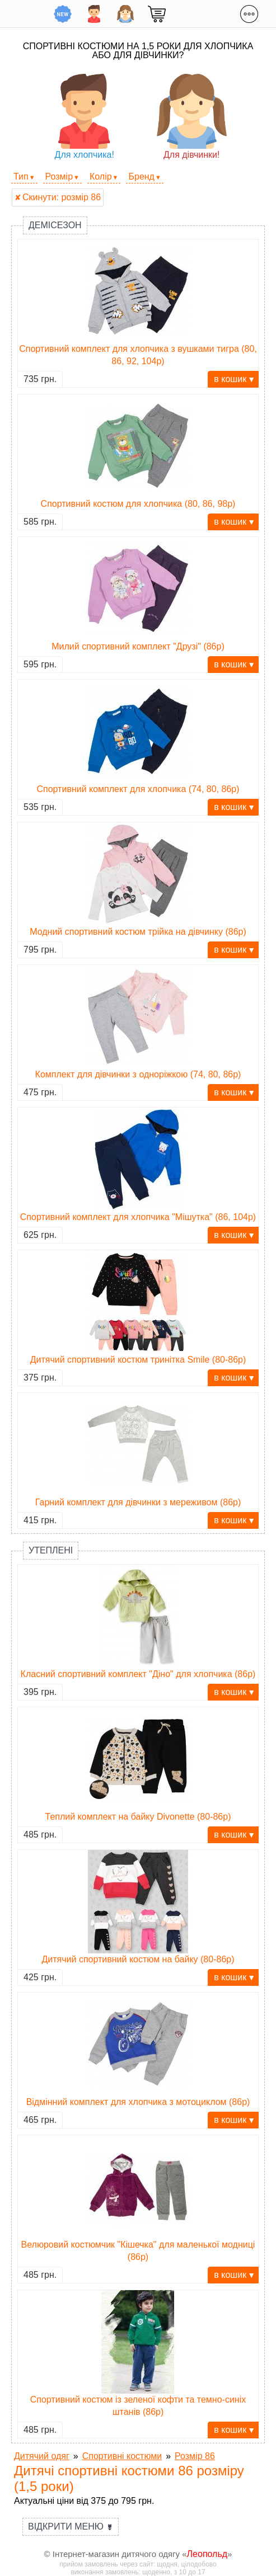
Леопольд (207, 2554)
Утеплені (51, 1550)
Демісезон (55, 225)
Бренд (141, 176)
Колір (101, 176)
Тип (21, 176)
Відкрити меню (70, 2526)
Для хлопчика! (84, 116)
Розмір (59, 176)
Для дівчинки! (192, 116)
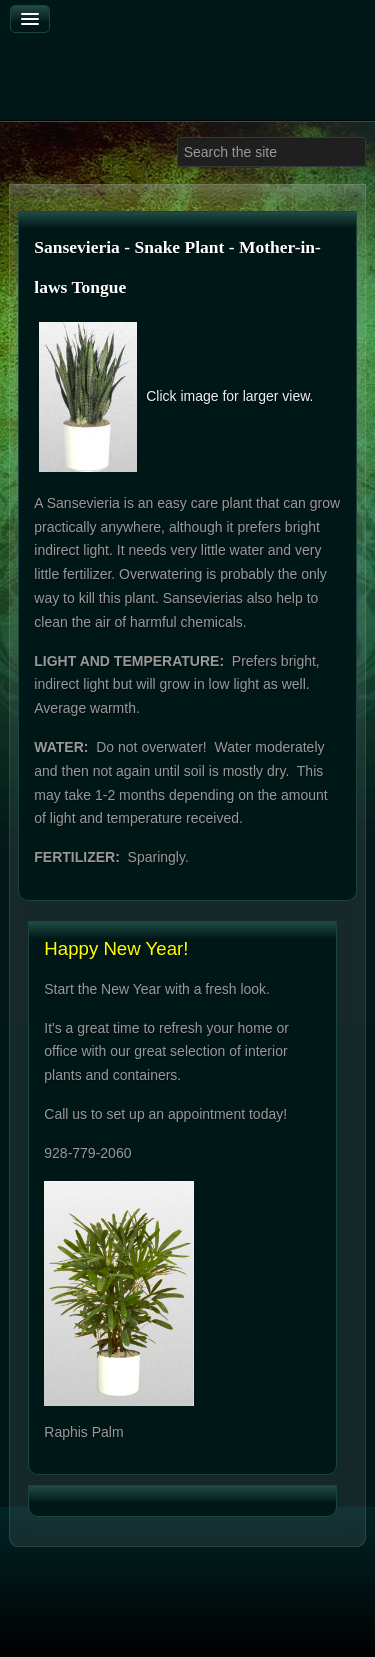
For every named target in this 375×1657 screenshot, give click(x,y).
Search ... (177, 137)
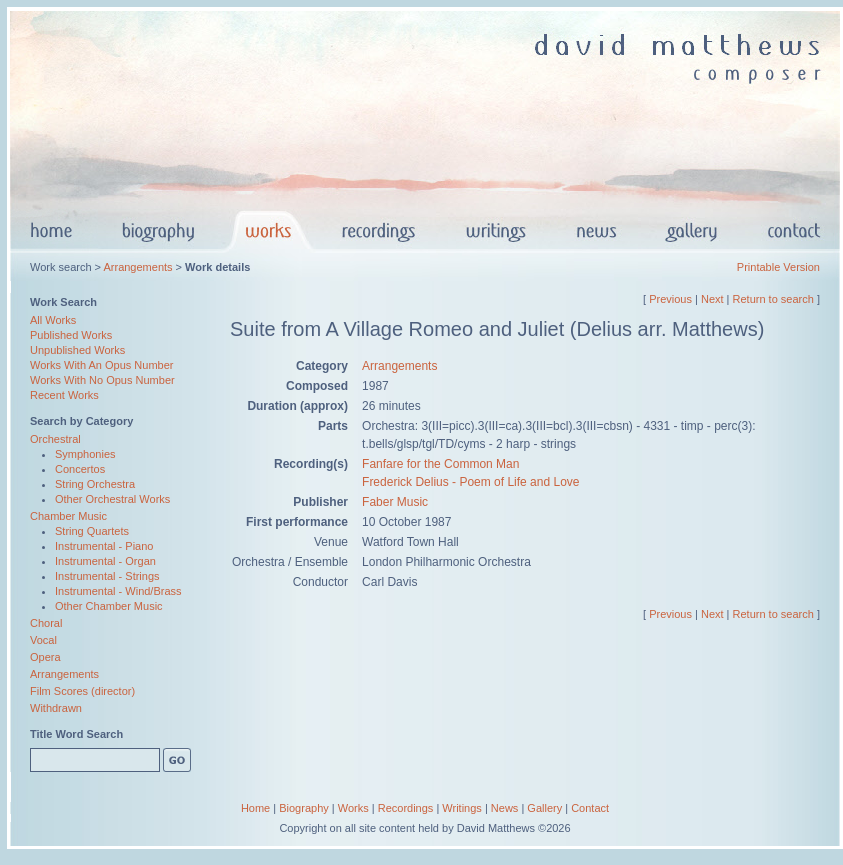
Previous (670, 299)
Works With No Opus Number (102, 380)
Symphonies (85, 454)
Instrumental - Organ (105, 561)
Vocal (43, 640)
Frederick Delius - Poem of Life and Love (470, 482)
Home (255, 808)
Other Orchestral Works (112, 499)
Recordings (406, 808)
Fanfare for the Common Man (440, 464)
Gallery (544, 808)
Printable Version (778, 267)
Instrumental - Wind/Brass (118, 591)
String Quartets (92, 531)
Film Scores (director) (82, 691)
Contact (590, 808)
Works (353, 808)
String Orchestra (95, 484)
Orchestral (55, 439)
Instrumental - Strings (107, 576)
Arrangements (137, 267)
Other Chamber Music (109, 606)
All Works (53, 320)
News (505, 808)
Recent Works (64, 395)
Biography (304, 808)
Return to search (773, 299)
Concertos (80, 469)
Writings (462, 808)
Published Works (71, 335)
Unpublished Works (77, 350)
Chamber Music (68, 516)
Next (712, 299)
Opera (45, 657)
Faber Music (395, 502)
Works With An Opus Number (101, 365)
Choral (46, 623)
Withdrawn (56, 708)
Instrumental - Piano (104, 546)
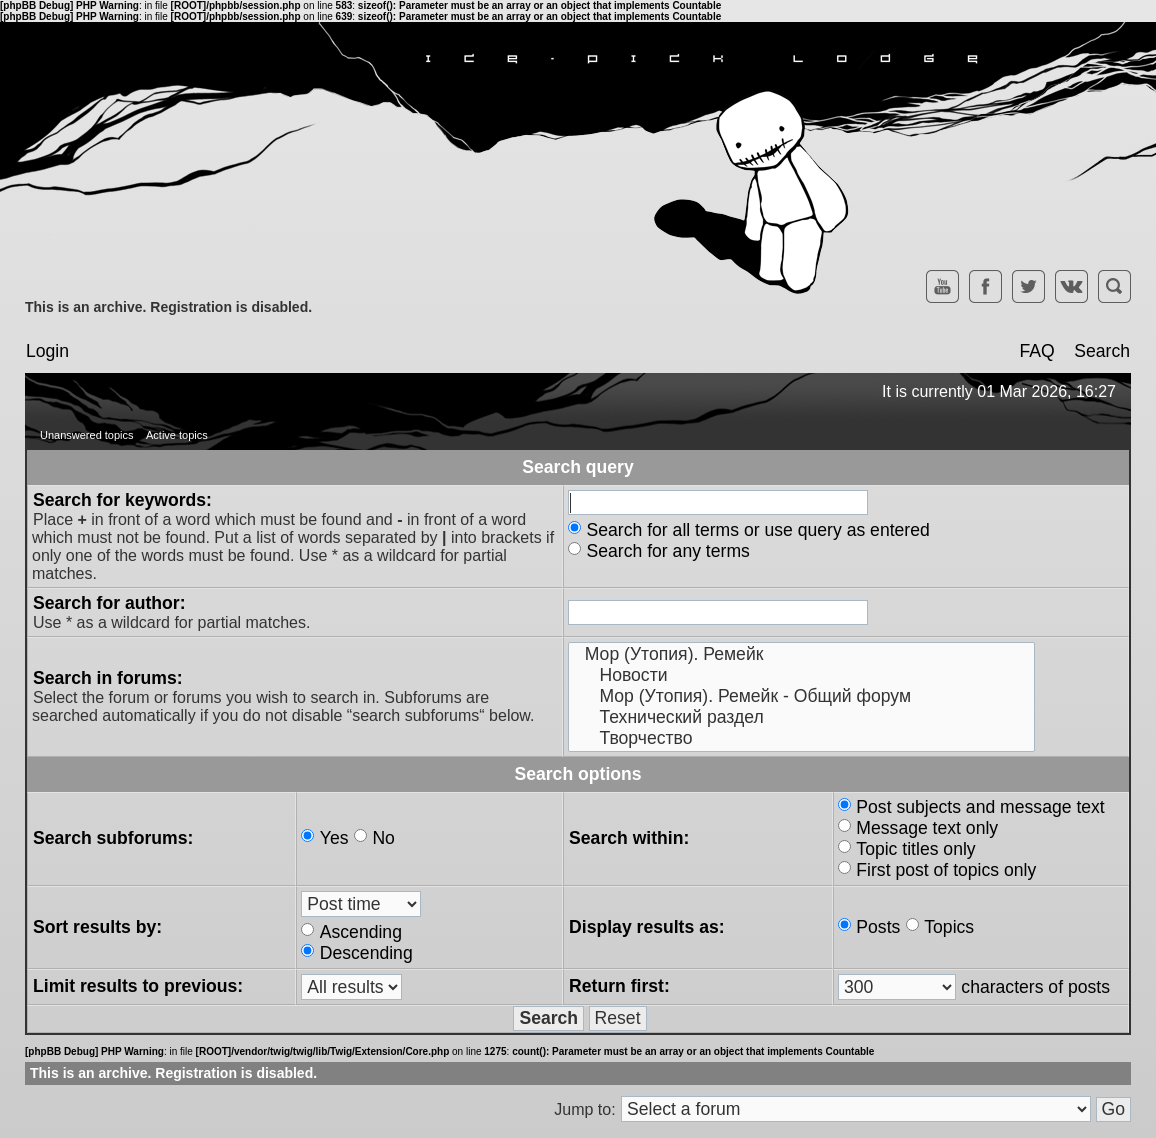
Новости (801, 675)
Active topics (177, 435)
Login (47, 351)
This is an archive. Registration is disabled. (168, 307)
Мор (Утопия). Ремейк (801, 654)
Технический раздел (801, 717)
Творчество (801, 738)
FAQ (1036, 351)
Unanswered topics (87, 435)
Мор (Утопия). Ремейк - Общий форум (801, 696)
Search (1102, 351)
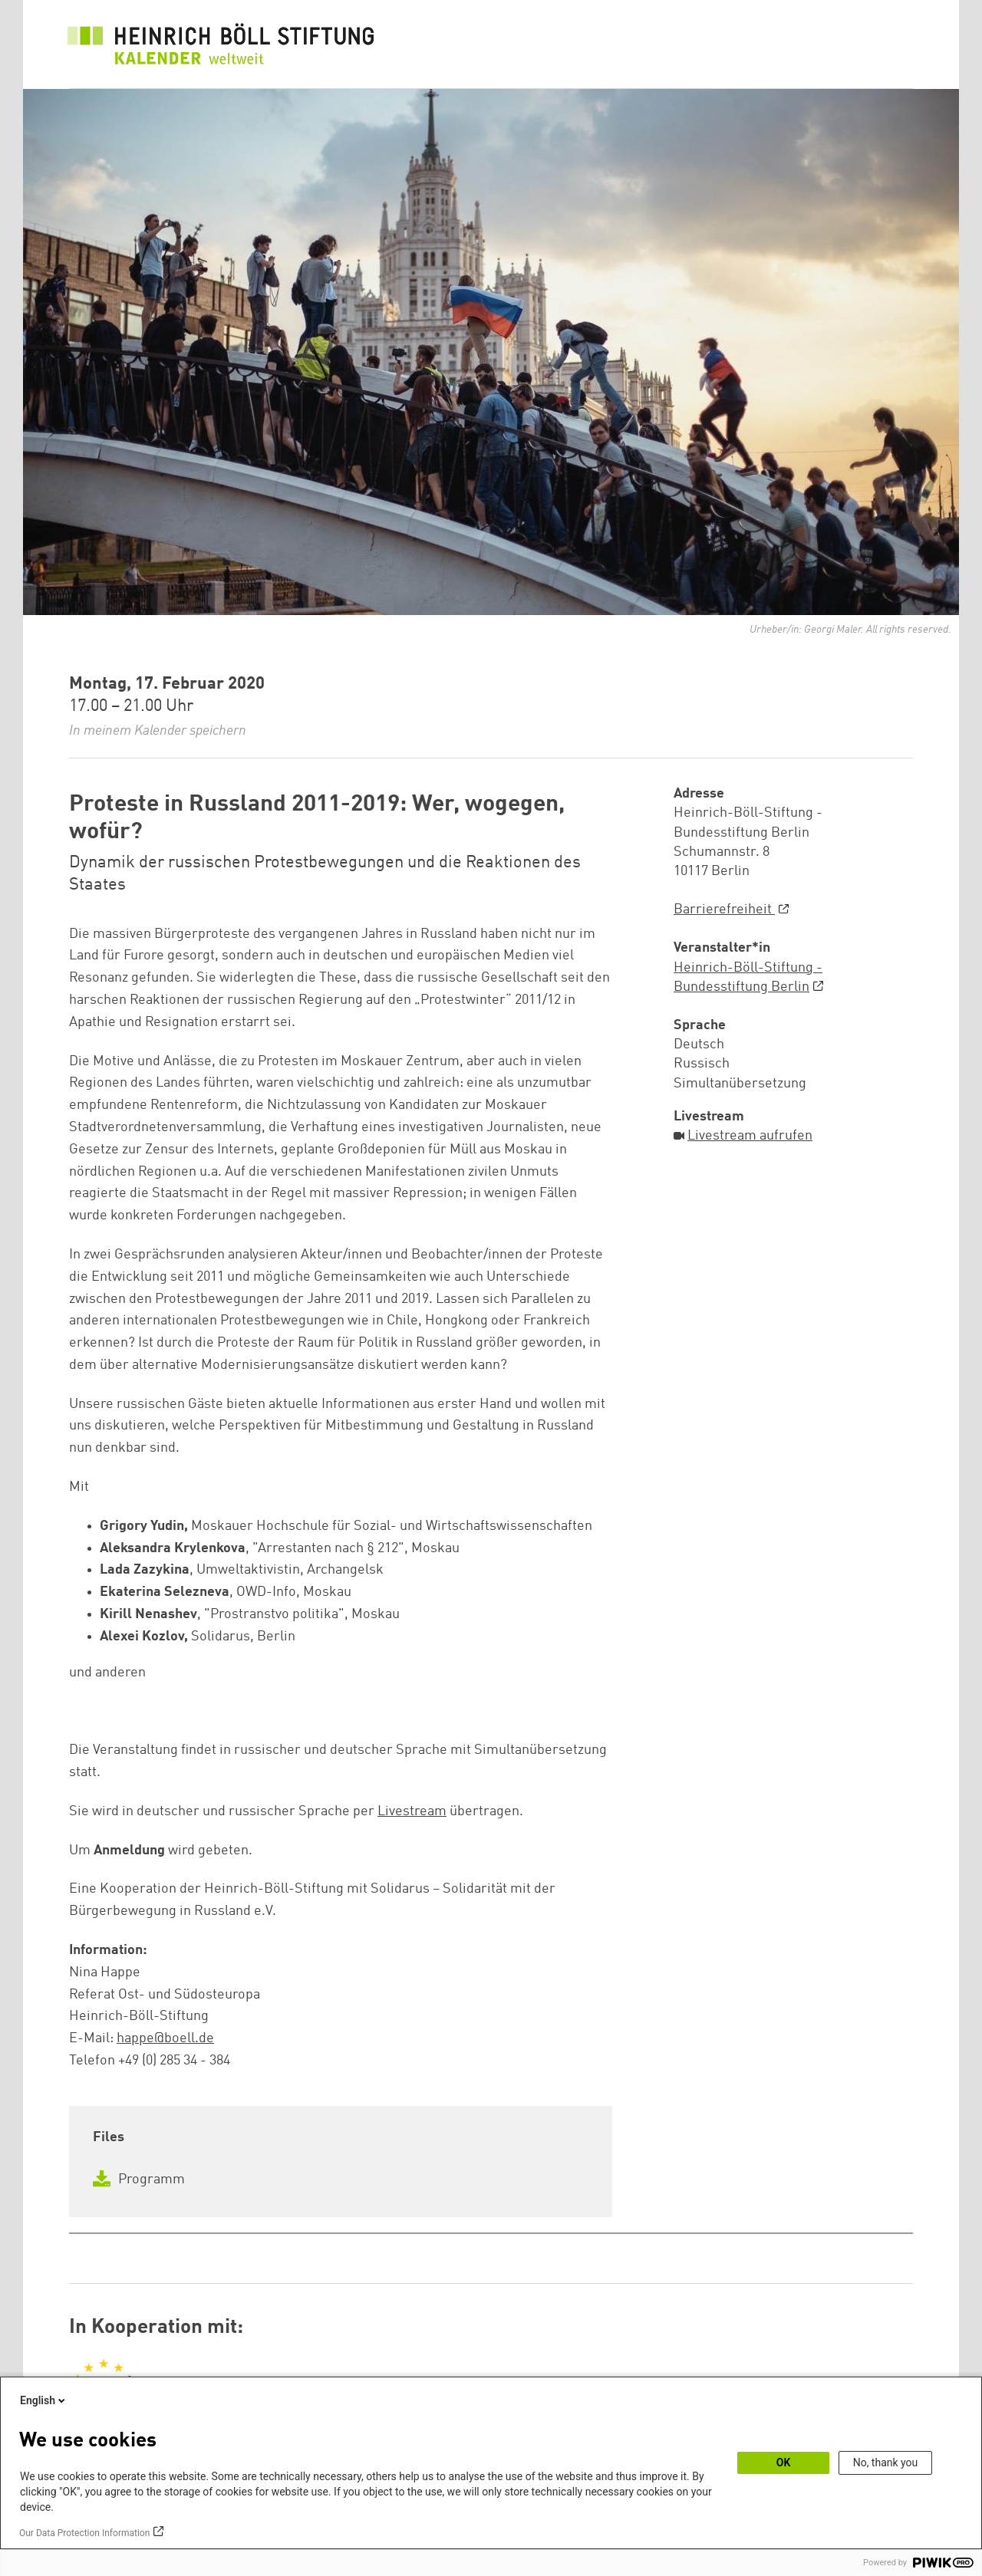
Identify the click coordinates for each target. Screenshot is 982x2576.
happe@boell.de (165, 2038)
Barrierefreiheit (724, 909)
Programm (139, 2179)
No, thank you (885, 2462)
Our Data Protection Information (84, 2533)
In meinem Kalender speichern (157, 731)
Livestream (412, 1811)
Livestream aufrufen (749, 1136)
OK (783, 2462)
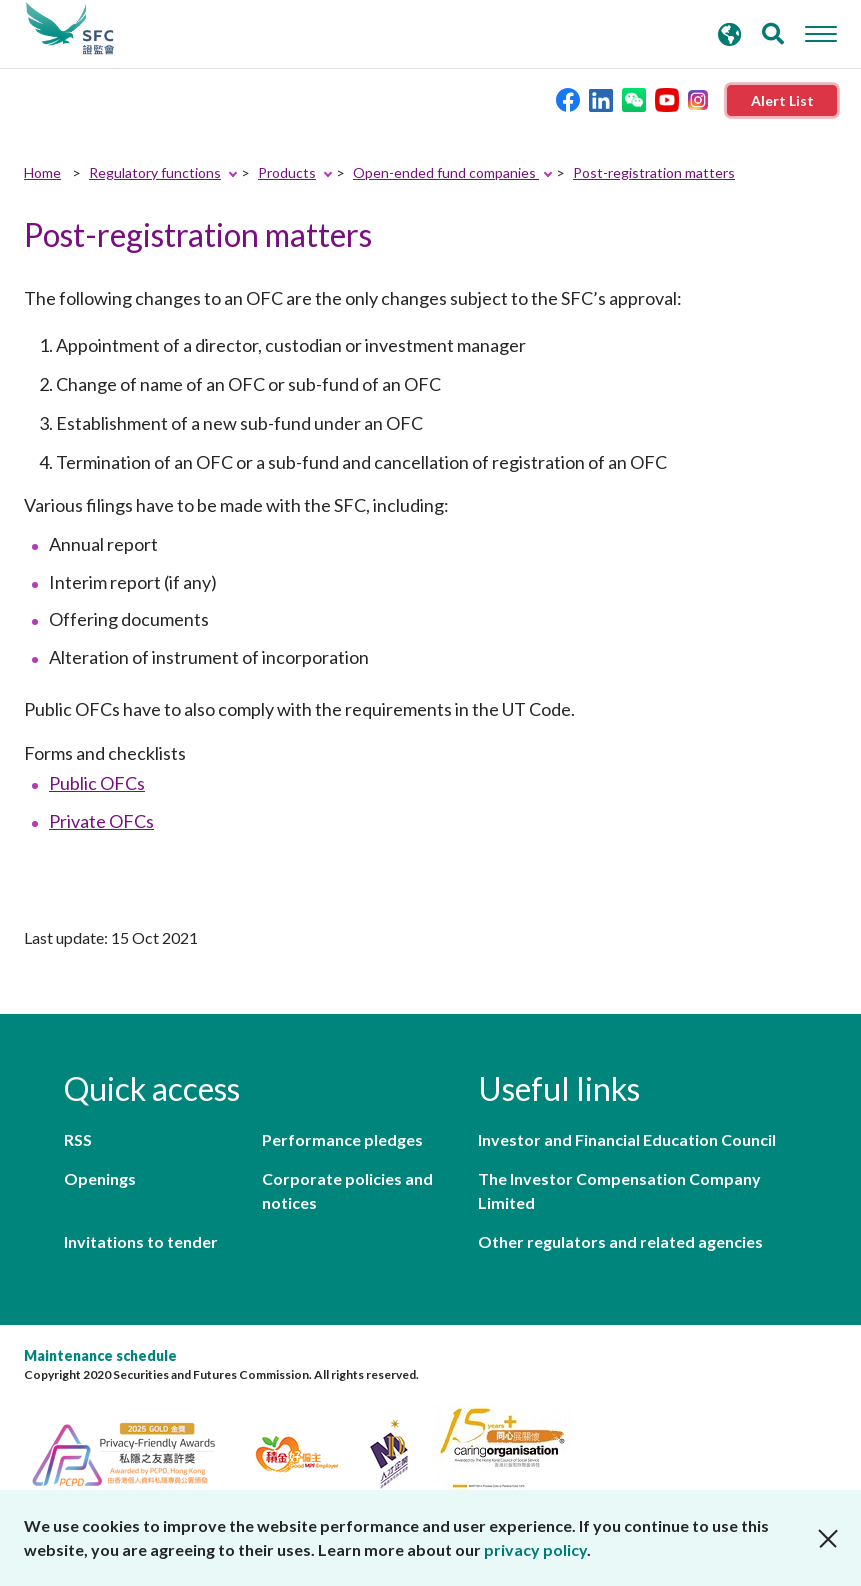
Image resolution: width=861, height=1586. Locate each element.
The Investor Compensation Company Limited (619, 1190)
* * *
• [Exercise instructions]
In the answer, give only the lines from the one containing "Opera (45, 657)" through the end of the records above, each reproduced exactly. Include no pictures.

• [Response area]
Opera (45, 657)
Faber Music (395, 502)
Works With An Opus Number (101, 365)
Choral (46, 623)
Withdrawn (56, 708)
Instrumental - Piano (104, 546)
Новости (801, 675)
Active topics (177, 435)
Login (47, 351)
This is an archive. Registration is disabled. (168, 307)
Мор (Утопия). Ремейк (801, 654)
Технический раздел (801, 717)
Творчество (801, 738)
FAQ (1036, 351)
Unanswered topics (87, 435)
Мор (Утопия). Ремейк - Общий форум (801, 696)
Search (1102, 351)
Identify the click coordinates for each target. Screenshot is 982x2576.
happe@boell.de (165, 2038)
Barrierefreiheit (724, 909)
Programm (139, 2179)
No, thank you (885, 2462)
Our Data Protection Information (84, 2533)
In meinem Kalender speichern (157, 731)
Livestream (412, 1811)
Livestream aufrufen (749, 1136)
OK (783, 2462)
Image resolution: width=861, height=1586. Locate each element.
The Investor Compensation Company Limited (619, 1190)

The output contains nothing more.